Still, Viture has integrated some clever mechanisms with the lenses, like a self-dimming electrochromic film that you can toggle on or off depending on how bright your environment is. It's basically a built-in projector shade and helps the most when you're using the glasses outdoors.
Viture partnered with Harman to develop and tune the side-firing speakers of the wearable, and I'm impressed. They remind me a lot of bone-conduction headphones where audio beams against the side of your head and into your ears. Since the speakers are lying against you, no one but you can hear the audio output, which adds to the privacy focus that the company is going for.
Perhaps the biggest question with such wearables is whether or not they cause symptoms of dizziness and motion sickness. From my experience, which includes one- to two-hour stints, I never felt discomfort when using the glasses.

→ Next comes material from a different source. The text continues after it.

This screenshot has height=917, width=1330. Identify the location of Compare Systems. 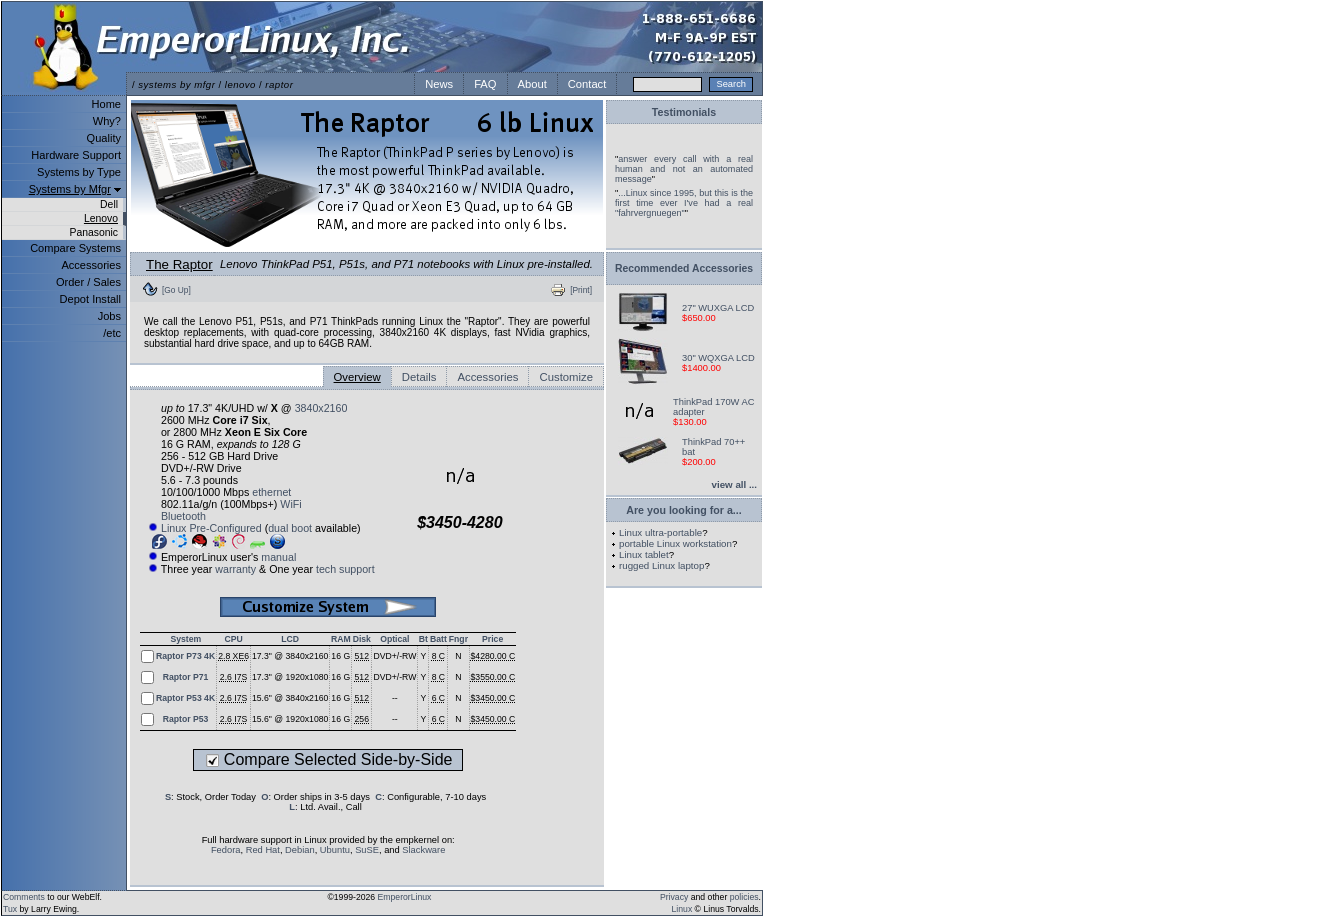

I credit that to two factors: the lightness of the wearable compared to traditional headsets and the wearer's ability to retain spatial awareness. Remember, the glasses are not a standalone device with its own operating system. They're simply an external monitor reshaped into something more pocketable. And thanks to the transparency of the lenses, you'll never feel like you're drawn into another reality when you have them on.
ZDNET's buying advice
At the time of writing, the Viture One XR Glasses are selling for $439, and that includes the power adapter, a carrying case, and nose pads in various heights. For the price, I'd recommend these to traveling professionals, gamers, and those who want a more private but accessible display experience. The Viture One XR Glasses won't beat the Meta Quest 3 or Apple Vision Pro, but they bring enough to the table to ease any FOMO you might have as more expensive headsets hit the market.